CIHR funding boosts Queen's research into breast cancer treatment
Peter Greer (Pathology and Molecular Medicine) has received $1.6 million for two research projects aimed at developing new treatments to slow tumour growth in breast cancer.
"We have been working on these projects for several years and are delighted that both grants were renewed in the last Canadian Institute for Health Research (CIHR) competition,” says Dr. Greer.
The researchers in Dr. Greer’s lab are looking at the impact of two enzymes – Fer and calpain – on tumour growth.
In previous studies at Queen's Cancer Research Institute, Dr. Greer and his research team have shown that inhibiting these enzymes slows cancer growth. Further research is aimed at a deeper understanding of how Fer and calpain contribute to causing tumours, and at developing new drugs to target the enzymes in cancer treatment.

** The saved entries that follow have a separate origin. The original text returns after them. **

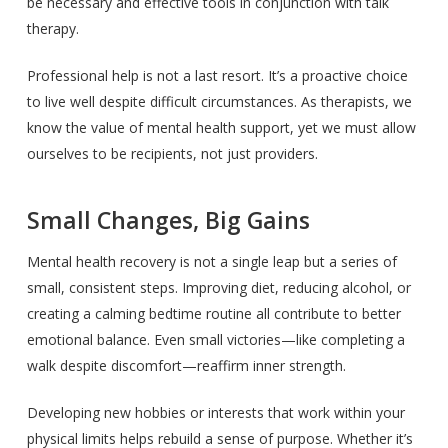
be necessary and effective tools in conjunction with talk
therapy.
Professional help is not a last resort. It’s a proactive choice
to live well despite difficult circumstances. As therapists, we
know the value of mental health support, yet we must allow
ourselves to be recipients, not just providers.
Small Changes, Big Gains
Mental health recovery is not a single leap but a series of
small, consistent steps. Improving diet, reducing alcohol, or
creating a calming bedtime routine all contribute to better
emotional balance. Even small victories—like completing a
walk despite discomfort—reaffirm inner strength.
Developing new hobbies or interests that work within your
physical limits helps rebuild a sense of purpose. Whether it’s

Fer regulates cellular functions by adding phosphates to proteins to affect their functions, and calpain regulates cell behaviour by splitting proteins into smaller peptides.
“There are exciting new technologies and huge amounts of knowledge coming down the pipe that are revealing the biological complexities of cancer at a much more sophisticated level,” says Dr. Greer. “I hope to see some of the work we have done contribute to that further understanding of cancer and to improved treatments for breast and other cancer in the future.”
Cancer is a disease of gene mutations. The challenge for cancer biologists is to determine how gene products, and in some cases mutant versions of them, interact in ways that control cancer cell survival and production, as well as migration and invasion properties leading to the spread of disease.